What is Endometriosis? Endometriosis is a disease where tissue similar (I will explain why this is so important in a moment) to the lining of the uterus grows outside of the uterus in other areas of the body. Endometriosis causes pelvic pain, heavy bleeding, and in some cases infertility. Endometriosis can remain active even during ovarian suppression and is believed by some specialists to actually produce it’s own estrogen.

So where does Endometriosis come from? No one truly knows, but there are theories.

This is why it is important that Endometriosis is classified as similar to the lining of the uterus and not the actual lining of the uterus. See, that would support Sampson’s theory of Endometriosis, also known as the Retrograde menstruation theory. If you aren’t familiar with that theory it states that “Endometriosis occurs through a process of endometrial tissue flowing back through the fallopian tubes during menstruation, entering the pelvic cavity and implanting and invading the surfaces of the pelvic structures.” This, however, has proven to be false as now they have found endometriosis in fetuses which would suggest that endo implants much earlier than menstruation even starts. This theory would also suggest that stopping someone’s period would not only stop the growth of Endometriosis but that a hysterectomy would cure them; which is an incorrect conclusion. Here’s a quote from Dr.Cook (an endometriosis specialist) “Retrograde menstruation, however, is a common phenomenon that occurs in 90% of women yet only 10% of women develop endometriosis and the refluxed material only contains minimal deposits of endometrial tissue. Furthermore, endometriosis consists of tissue that is similar but not identical to the native endometrium that lines the uterus.”

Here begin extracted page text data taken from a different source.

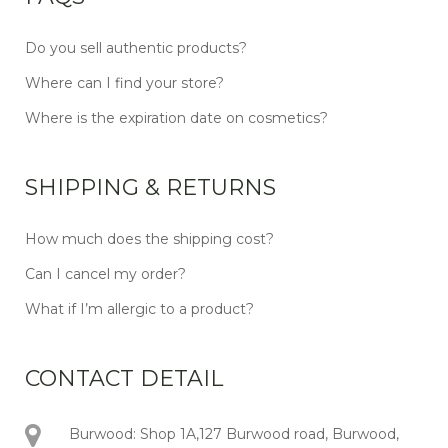
Do you sell authentic products?
Where can I find your store?
Where is the expiration date on cosmetics?
SHIPPING & RETURNS
How much does the shipping cost?
Can I cancel my order?
What if I’m allergic to a product?
CONTACT DETAIL
Burwood: Shop 1A,127 Burwood road, Burwood,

There have been a few studies done by Endometriosis specialists to find out what the cause is. So far it has been found that it could possibly be a genetic disease. There was also a theory that Endometriosis is an autoimmune disease which has now been disproven as well. You can read more about the theories of where Endometriosis comes from on Dr.cooks website and Dr. Sinervo's (Center For Endometriosis Care) website that I have a link to at the bottom.

Well then, what can we do to treat Endometriosis? As far as treatment goes there is no cure for Endometriosis. Due to the uneducation that health care professionals are supplied in medical school it is also completely mistreated and misdiagnosed. Currently the only treatments offered for Endometriosis are laparoscopic excision surgery, laparoscopic ablation surgery, birth control, depo lupron, and a new treatment Letrozole (also known as Femera), and two new drug compounds chloroindazole (CLI) and oxabicycloheptene sulfonate (OBHS) combined. Now let me discuss these treatments with you and why laparoscopic excision of Endometriosis with a specialist is currently the gold standard for treatment of Endometriosis.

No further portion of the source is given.